Addressing leaky gut syndrome



Q: I believe my gastrointestinal symptoms may be the result of “leaky gut.” What is this and how can I fix it?

A: Leaky gut syndrome is a condition that affects the lining of the intestines. Also known as increased intestinal permeability, leaky gut is the result of damage to the intestinal lining, making it less able to protect the internal environment.

As a consequence, certain bacteria, toxins, undigested food particles, and metabolic wastes may end up being “leaked” out of the intestines into the bloodstream.
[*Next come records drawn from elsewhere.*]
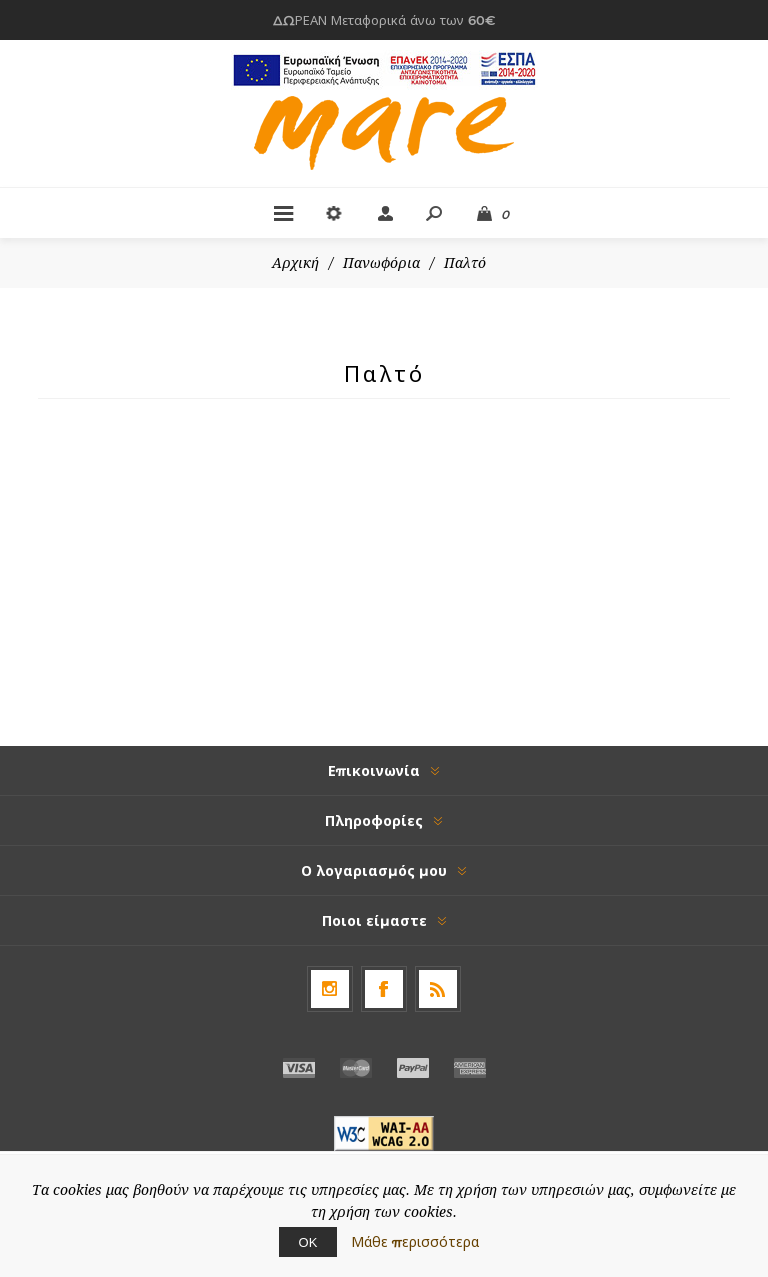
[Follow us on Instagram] (330, 989)
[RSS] (438, 989)
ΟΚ (308, 1242)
This can sometimes trigger an autoimmune reaction, which could not only result in gastrointestinal problems such as abdominal bloating and excessive gas and cramps, but also trigger other symptoms and issues such as fatigue, food sensitivities, joint pain, skin rashes, and autoimmunity.

The cause of leaky gut can be linked to certain medications, the overuse of nonsteroidal anti-inflammatory drugs, such as ibuprofen, as well as chronic inflammation, food allergies, excessive alcohol consumption, or compromised immunity.

Some steps may help heal leaky gut, including removing certain foods. Removing other factors that can impair gut health, such as sugar, gluten, and processed foods, might also help, along with minimizing stress.

When it comes to supplements, probiotics help to re-inoculate the gut with beneficial bacteria, which in turn, will keep bad bacteria at bay.

L-glutamine is an amino acid with anti-inflammatory properties that is necessary for the growth and repair of the intestinal lining. L-glutamine is thought by some to act as a protector: coating your cell walls and repelling potential irritants.

Including some bone broth in your diet that contains collagen and the amino acids proline and glycine may also help heal your damaged cell walls.